WHAT TO PRODUCE: Would you write out the entries below word for word, omitting the pictures?

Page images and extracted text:
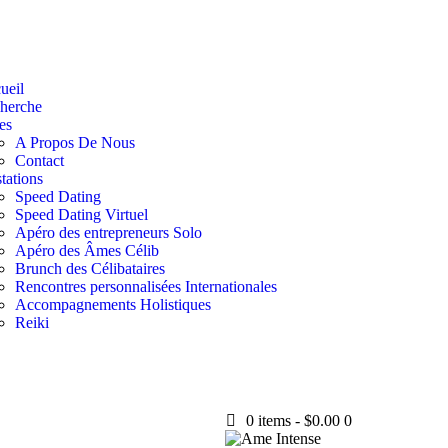
ueil
herche
es
A Propos De Nous
Contact
tations
Speed Dating
Speed Dating Virtuel
Apéro des entrepreneurs Solo
Apéro des Âmes Célib
Brunch des Célibataires
Rencontres personnalisées Internationales
Accompagnements Holistiques
Reiki
0 items
-
$0.00
0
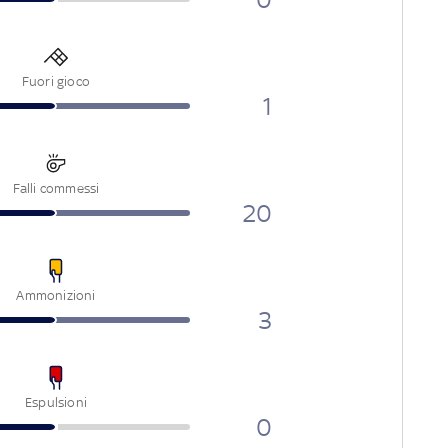
Fuori gioco
1
Falli commessi
20
Ammonizioni
3
Espulsioni
0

SOLUTION TO THE PROBLEM:
ueil
herche
es
A Propos De Nous
Contact
tations
Speed Dating
Speed Dating Virtuel
Apéro des entrepreneurs Solo
Apéro des Âmes Célib
Brunch des Célibataires
Rencontres personnalisées Internationales
Accompagnements Holistiques
Reiki
0 items
-
$0.00
0
Fuori gioco
1
Falli commessi
20
Ammonizioni
3
Espulsioni
0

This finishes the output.